◆ Problem requirements: Write the listing out again exactly as it stands, with no images.
--------------------
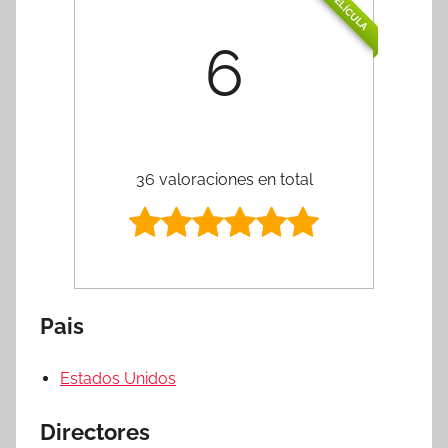
PELÍCULA
6
36 valoraciones en total
Pais
Estados Unidos
Directores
--------------------
◆ Result of this exercise:
PELÍCULA
6
36 valoraciones en total
Pais
Estados Unidos
Directores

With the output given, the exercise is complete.